But it is not what God wants or what God promises. God wants us to know we are safe with Him. We have a human reflexive fear of the Day of Judgment. We assume it is about being measured and divided between sheep and goats. But what if the question is, Did you trust that I could love you even when you were disobedient? (That’s what it is like to confide in a dear friend.)

Whether it is in our relationships, or with our God, the more solidly we are connected, the safer we feel. We do not have to take everything personally. We are able to listen better. We are able to love better. If we pay attention to how loving actually works in deep relationships, the relationship is built upon a growing confidence that we are accepted as we are. We really can say anything and still be loved. Love casts out fear.

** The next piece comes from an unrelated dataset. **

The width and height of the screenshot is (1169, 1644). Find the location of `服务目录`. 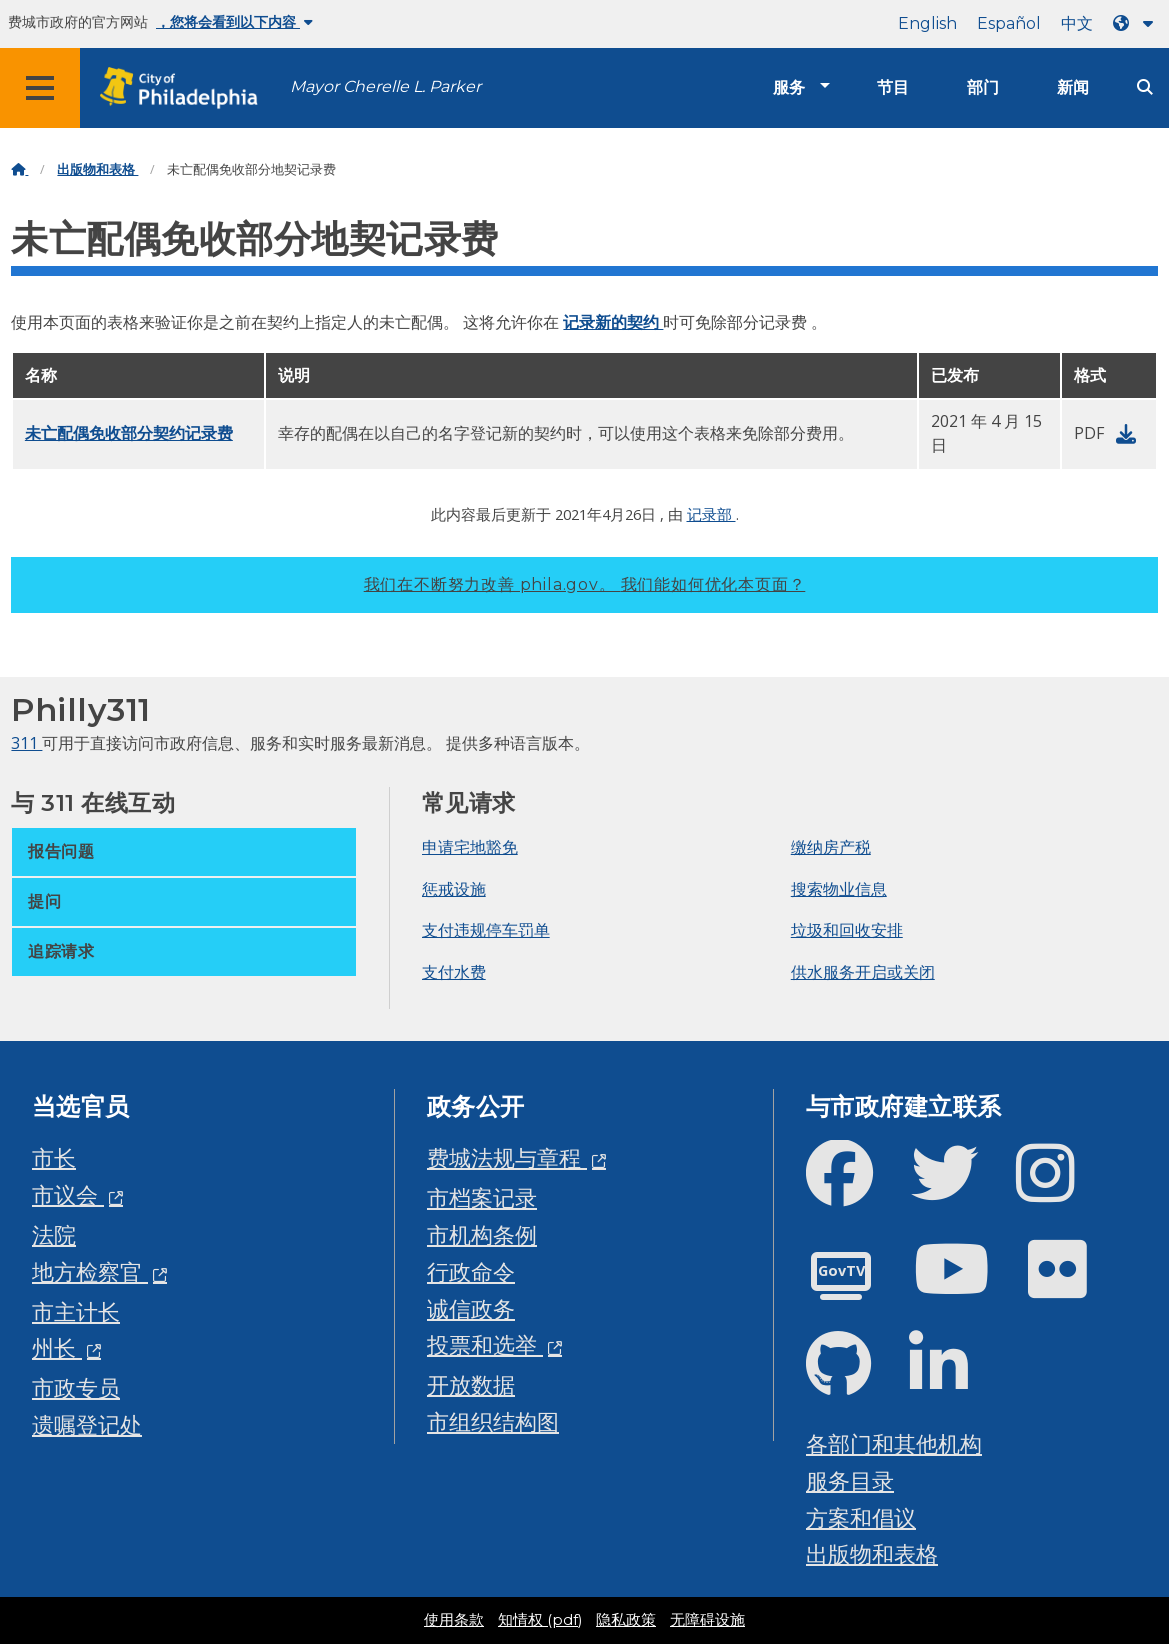

服务目录 is located at coordinates (850, 1480).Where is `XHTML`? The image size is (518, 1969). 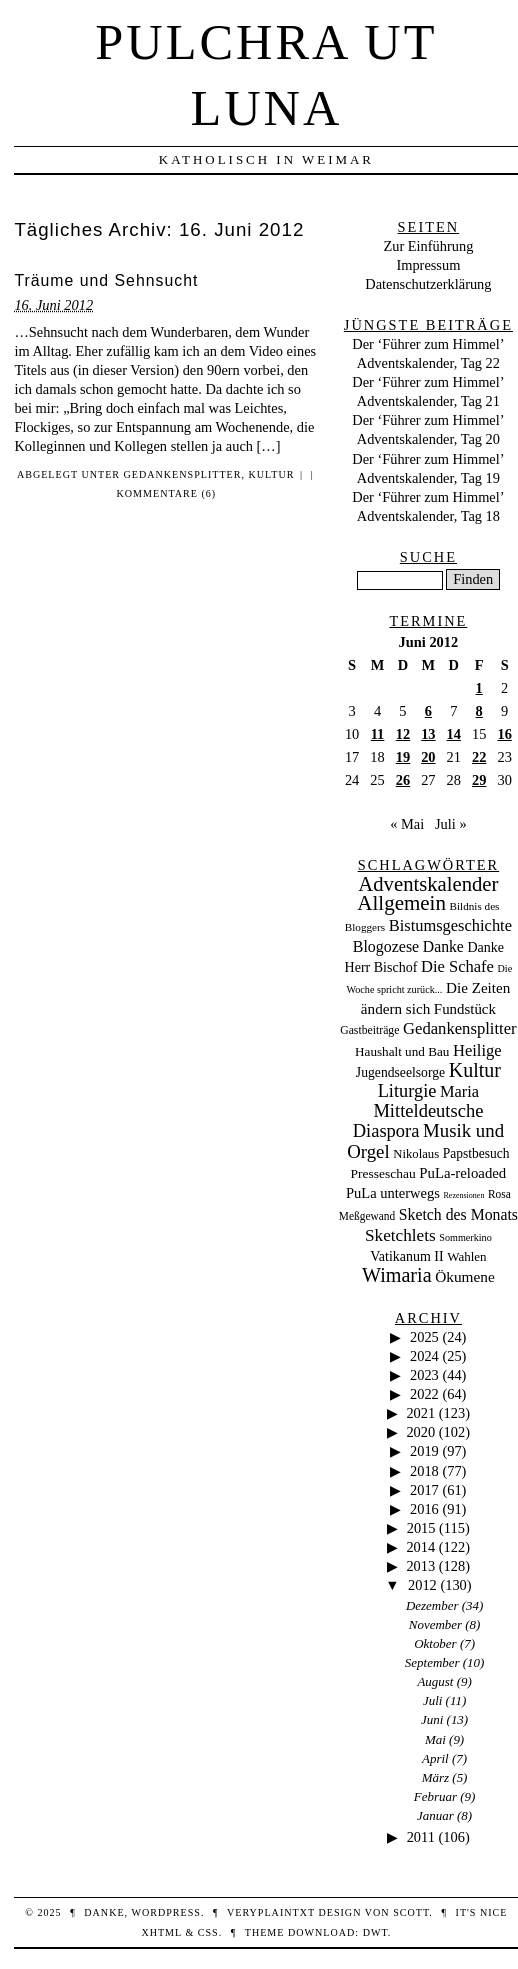 XHTML is located at coordinates (161, 1932).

Love creates a safe place for us to be who we are. It transforms our focus for living. Our job is to use who we are—not pre-decide God’s approval or disapproval. The Day of Judgment has already come. It happened on the cross. It is not the human reckoning of who is enough, it is God’s promise that there is nothing about humankind he does not know and love. God has turned upside down everything we thought about good and bad, acceptable and unacceptable. God’s desire is to receive us and his willingness to love us far exceeds our imaginations. —-But if you have had someone receive you, had someone love you, when by all human reckoning you should be punished, you have seen the face of God.

This is the well we draw upon when we seek to love others. It is reliable and sure. We are called,— we are commanded —to do likewise. Those who say, “I love God,” and hate their brothers or sisters, are liars; for those who do not love a brother or sister whom they have seen, cannot love God whom they have not seen.”

Come with boldness to our God. Fear Not. Jesus is with you. Let it be so.